Our business began as an entirely wholesaling outfit that catered for some of London’s top restaurants. As such we were constantly put under pressure to deliver the very best produce in order to meet the demands of Michelin star chefs. Thus from a very early stage in this particular venture we learnt to search throughout Britain and Europe, even the world at large in order to suit the needs of our clients. We always endeavored to find a quality product over one which would suit our costing needs. This search would at times lead us abroad due to the fact that many British Farms at the time were geared towards suiting the fast paced, low priced, commercialized market; at times this led to a drop in quality. However it has remained our constant aim to stay within British Borders largely because we are aware of the stunning quality of product this land is capable of producing. Thus we began to search Britain for farms which were indeed producing a product that was the rival to anything Europe or the world at large had to offer.

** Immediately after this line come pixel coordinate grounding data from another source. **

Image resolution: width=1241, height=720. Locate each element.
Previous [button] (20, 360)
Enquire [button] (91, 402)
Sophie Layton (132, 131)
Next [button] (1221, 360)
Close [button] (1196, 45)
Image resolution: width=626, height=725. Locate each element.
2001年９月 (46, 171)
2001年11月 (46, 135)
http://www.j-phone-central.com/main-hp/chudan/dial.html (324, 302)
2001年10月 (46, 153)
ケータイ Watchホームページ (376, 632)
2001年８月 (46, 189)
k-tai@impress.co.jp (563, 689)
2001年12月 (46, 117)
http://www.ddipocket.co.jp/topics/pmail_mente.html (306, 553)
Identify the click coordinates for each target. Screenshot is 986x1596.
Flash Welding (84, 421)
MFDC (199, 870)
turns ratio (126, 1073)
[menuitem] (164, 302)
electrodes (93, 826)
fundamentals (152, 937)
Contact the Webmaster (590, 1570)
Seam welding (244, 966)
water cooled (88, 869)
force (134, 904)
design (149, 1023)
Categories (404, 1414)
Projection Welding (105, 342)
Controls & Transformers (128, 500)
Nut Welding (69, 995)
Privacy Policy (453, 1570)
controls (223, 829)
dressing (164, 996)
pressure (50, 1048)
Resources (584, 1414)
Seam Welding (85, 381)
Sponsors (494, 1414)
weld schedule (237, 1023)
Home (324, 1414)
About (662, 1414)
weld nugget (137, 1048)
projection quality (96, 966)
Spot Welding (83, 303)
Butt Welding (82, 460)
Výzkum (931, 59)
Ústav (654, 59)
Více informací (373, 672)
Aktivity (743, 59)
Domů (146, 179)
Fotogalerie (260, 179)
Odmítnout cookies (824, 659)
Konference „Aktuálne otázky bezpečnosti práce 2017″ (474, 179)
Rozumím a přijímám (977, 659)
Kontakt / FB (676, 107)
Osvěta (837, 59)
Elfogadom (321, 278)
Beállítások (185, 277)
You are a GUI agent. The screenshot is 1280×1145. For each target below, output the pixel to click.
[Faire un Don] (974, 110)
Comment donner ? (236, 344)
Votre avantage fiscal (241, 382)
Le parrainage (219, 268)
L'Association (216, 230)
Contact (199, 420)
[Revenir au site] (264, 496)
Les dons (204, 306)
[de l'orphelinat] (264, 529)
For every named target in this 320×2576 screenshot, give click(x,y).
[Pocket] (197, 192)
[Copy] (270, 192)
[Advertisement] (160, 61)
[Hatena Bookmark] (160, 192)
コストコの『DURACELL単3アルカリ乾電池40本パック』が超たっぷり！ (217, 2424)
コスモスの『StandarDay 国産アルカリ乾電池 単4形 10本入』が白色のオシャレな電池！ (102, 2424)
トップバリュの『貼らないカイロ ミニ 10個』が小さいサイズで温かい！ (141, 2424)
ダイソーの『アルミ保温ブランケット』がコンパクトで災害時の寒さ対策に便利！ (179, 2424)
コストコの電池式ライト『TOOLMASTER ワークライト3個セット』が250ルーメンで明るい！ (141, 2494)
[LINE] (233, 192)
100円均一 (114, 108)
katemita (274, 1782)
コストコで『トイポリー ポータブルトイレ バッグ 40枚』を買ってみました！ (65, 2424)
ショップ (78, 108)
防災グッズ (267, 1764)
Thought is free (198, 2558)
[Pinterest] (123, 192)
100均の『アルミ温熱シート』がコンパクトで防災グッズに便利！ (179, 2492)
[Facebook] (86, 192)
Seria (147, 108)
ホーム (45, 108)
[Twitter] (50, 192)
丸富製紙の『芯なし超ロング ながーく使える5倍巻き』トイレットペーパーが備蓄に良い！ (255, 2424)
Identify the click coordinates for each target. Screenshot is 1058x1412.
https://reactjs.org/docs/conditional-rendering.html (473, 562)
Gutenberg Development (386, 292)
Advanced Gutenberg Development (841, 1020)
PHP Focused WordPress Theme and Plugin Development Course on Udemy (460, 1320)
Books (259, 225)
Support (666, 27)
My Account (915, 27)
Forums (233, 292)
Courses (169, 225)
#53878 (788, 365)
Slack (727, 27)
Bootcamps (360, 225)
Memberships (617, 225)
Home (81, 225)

We have now managed to create a vast network of British Farms which we strongly believe provide superior products; for example we source our strawberry’s from Kent and Potatoes from Cambridgeshire both from the regions which we have found to have the best quality of product, however we are always searching for new farms to add to the network and as such believe we can constantly find the best Britain has to offer. Thus when we are able to find a fantastic British product this is what we will stock for our customers. However we also feel that it is ridiculous to intentionally deny our customers the pleasure of exploring specialist products from the rest of Europe and beyond.
Although we do promote the British Product our main aim remains to bring the very optimum in Quality even if it does mean we have to travel for the taste.
Turnips have now been around for over 15 years – run by Fred and Caroline Foster who met at Tatchbrook street market in Pimlico. Fred took over ‘The Fosters of Pimlico` with Caroline over 20 years ago, this was a business which had run in the Foster Family for three generations displaying a clear expertise and apparent know-how in this particular field of business. Fred however began to branch out from the specialist yet restrictive constraints of the family stalls. It was the expertise, guidance and extremely high demands of the three Michelin star chef Nico Ladenis which opened this 3rd generation stall to the wider possibilities inherent within the sourcing of products from different markets and farms in search of the highest quality produce. It was here that the ethos behind the company now known as Turnips began.
Whilst still at their stall in Pimlico Fred and Caroline began to earn themselves a reputation for quality produce; so much so that the late Jennifer Patterson of the two fat Ladies’ would rave about the produce on display in the ‘spectator’. Unfortunately due to the seemingly unstoppable rise of the supermarket and the subsequent demise of the market stall the ‘Fosters of Pimlico’ was forced out of Tatchbrook street market. At this time the Borough Market was a diminishing wholesale market, yet unlike many of the major international wholesale markets in London it retained its charm and also a very strong connection to the British Farmer, this market not only offered these attributes but also gave Fred the opportunity to source produce from the other three major markets nearby, thus providing an ideal base from which Fred and Caroline were able to continue their push towards quality. The Name `Turnips’ came about through Fred`s love for Football, at the time the England Manager (Graham Taylor) had been dubbed ‘Turniphead’ by the Mirror and thus in an attempt to link his new business with football Fred named his business after the embarrassed England coach. Having now found a name and location Turnips was born.
In these early days Turnips was a strictly Wholesaling/catering company of which they were the only kind in the Market which allowed for the company to develop in a unique manor and as such the reputation of Turnips began to grow amongst London’s most elite Restaurants. Soon word had spread to the most popular of Television Chefs; Jamie Oliver, having heard tell of the specialist produce on offer at Turnips paid the war-mouse a visit and wondered how a business could possibly survive in this failing market. that was the Borough. Jamie was thus invited to the very first quarterly ‘’Warehouse Sale` of which Turnips was the only business within the market to participate in. Jamie’s interest in the Retailing potential of the Borough Market grew and the publicity drawn by him was indeed a great boost to this young enterprise. From those early days the Retail aspect of the market and indeed Turnips itself has grown phenomenally.